Les rapports entre organisation et mouvement sont conçus d'une manière nouvelle face à l'idéologie issue de la troisième internationale, mais la rupture n'est pas radicale. Dans les années vingt, la gauche communiste, libertaire et antibolchevique, avait compris que c'est au mouvement de créer l'organisation et non l'inverse. Les opéraïstes font un pas en arrière. Ils/elles renoncent au léninisme vulgaire de la conscience apportée de l'extérieur. Mais pour eux et elles le parti - dont ils/elles reproposent régulièrement la fondation -, s'il doit se limiter à « filtrer », à « recomposer » les mouvements de masse, continue cependant à être organisé de façon centralisée, et il est considéré, malgré les phrases sur la subjectivité ouvrière, comme l'unique dépositaire de la subjectivité agissante. Tout ce qui a été chassé par la porte est rentré par la fenêtre. Poursuivons l'observation des aventures de l'ouvrier-masse. L'étude de ce dernier amène les opéraïstes à commencer à la fin des années soixante une histoire d'amour avec les États-Unis. Pas les États-Unis de l'Oncle Sam, mais ceux moins connus de la réalité ouvrière. Dans la note marginale à son fameux livre «Ouvriers et Capital », Mario Tronti célèbre les luttes ouvrières du New Deal comme le summum de la
radicalité. Celles-ci seraient la vraie cause de la révolution keynésienne. Le capital aurait dû céder face à la marée montante. Les ouvrierEs auraient extorqué un revenu hors du rapport immédiat d'exploitation. C'est alors qu'apparaît le welfare, la sécurité sociale, l'allocation chômage, les congés payés, etc. : c'est le salaire social. Les ouvrierEs, dont le poids politique serait enfin reconnu, auraient conquis la possibilité de déterminer la direction du développement. Il n'y aurait plus ces veilles frontières entre lutte politique et lutte économique : la lutte pour le salaire serait devenue lutte immédiatement politique parce que lutte pour le pouvoir.

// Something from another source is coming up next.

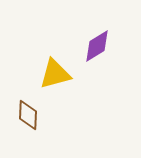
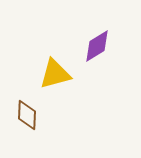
brown diamond: moved 1 px left
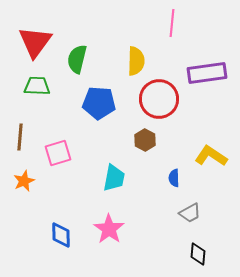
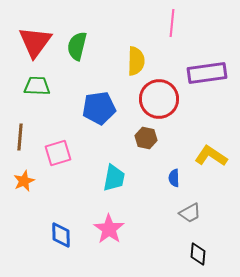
green semicircle: moved 13 px up
blue pentagon: moved 5 px down; rotated 12 degrees counterclockwise
brown hexagon: moved 1 px right, 2 px up; rotated 15 degrees counterclockwise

Voilà encore une interprétation biaisée, mêlée à des fragments d'analyse lucides et stimulants. En fait, ce cycle de luttes, bien que parcouru d'épisodes où la combativité fut remarquable, n'échappa jamais au contrôle global de l'État. Roosevelt, politicien intelligent qui, outre son admiration pour Keynes, avait aussi étudié la législation du travail de l'Italie fasciste, lança en 1933 un programme de réformes - ce fut le New Deal, le nouveau contrat - qui libérèrent, mais seulement pour les diriger, les canaliser, les forces réprimées d'une classe ouvrière vaincue et démoralisée. Le mouvement des grèves se déchaîna surtout après 1933; ce fut le prix calculé que le capital paya pour réaliser sa propre réorganisation. Ça n'a rien à voir avec un pouvoir ouvrier ! Cela n'empêche pas que la nouvelle situation offrit de nouveaux espaces à la lutte de classe. Mais pourquoi faire l'apologie de la restructuration capitaliste ?

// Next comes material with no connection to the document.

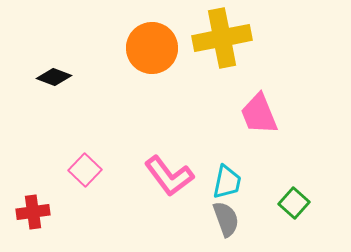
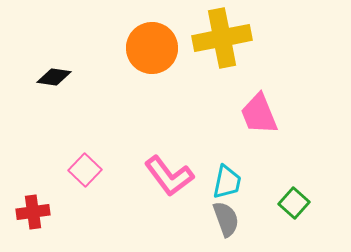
black diamond: rotated 12 degrees counterclockwise
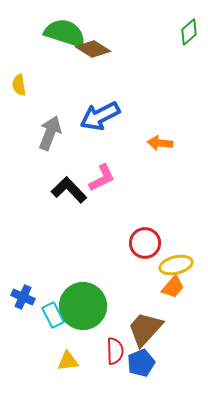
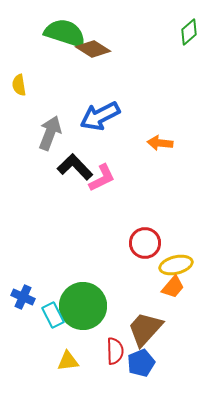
black L-shape: moved 6 px right, 23 px up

En Italie, la révolution keynésienne se produisit dans les années soixante, sous la pression du cycle de luttes dont le point de départ fut les heurts de la Piazza Statuto (Turin, 1962). De nouveau l'ouvrier-masse se serait déchaîné. Ces luttes qui produisirent l'Automne Chaud et le Statut des travailleurs/euses auraient modifié l'État à l'américaine. L'ouvrier-masse aurait été tellement fort qu'il ne manquait plus que le coup d'épaule tactique de Potere Operaïo pour assurer la victoire finale
Du fait que le salaire est la mesure du pouvoir de la classe, il faut le distribuer à tous : ménagères, étudiantEs, délinquantEs (comme le dit Marx, eux aussi sont des travailleurs/euses productifs/ves), droguéEs, marginaux/ales, etc. À quelle logique appartient ce type de revendications ? Il y en a de deux sortes. CertainEs tiennent les ouvrierEs pour incapables de comprendre qu'il est l'heure d'en finir avec le travail salarié; on a donc recours à des revendications immédiatement compréhensibles mais irréalisables, donc de grande valeur pour l'agitation : c'est la vieille merde gradualiste. D'autres croient souhaitable d'introduire toujours plus d'humanité dans les plaisirs de l'esclavage salarié. Nous penchons pour cette dernière interprétation.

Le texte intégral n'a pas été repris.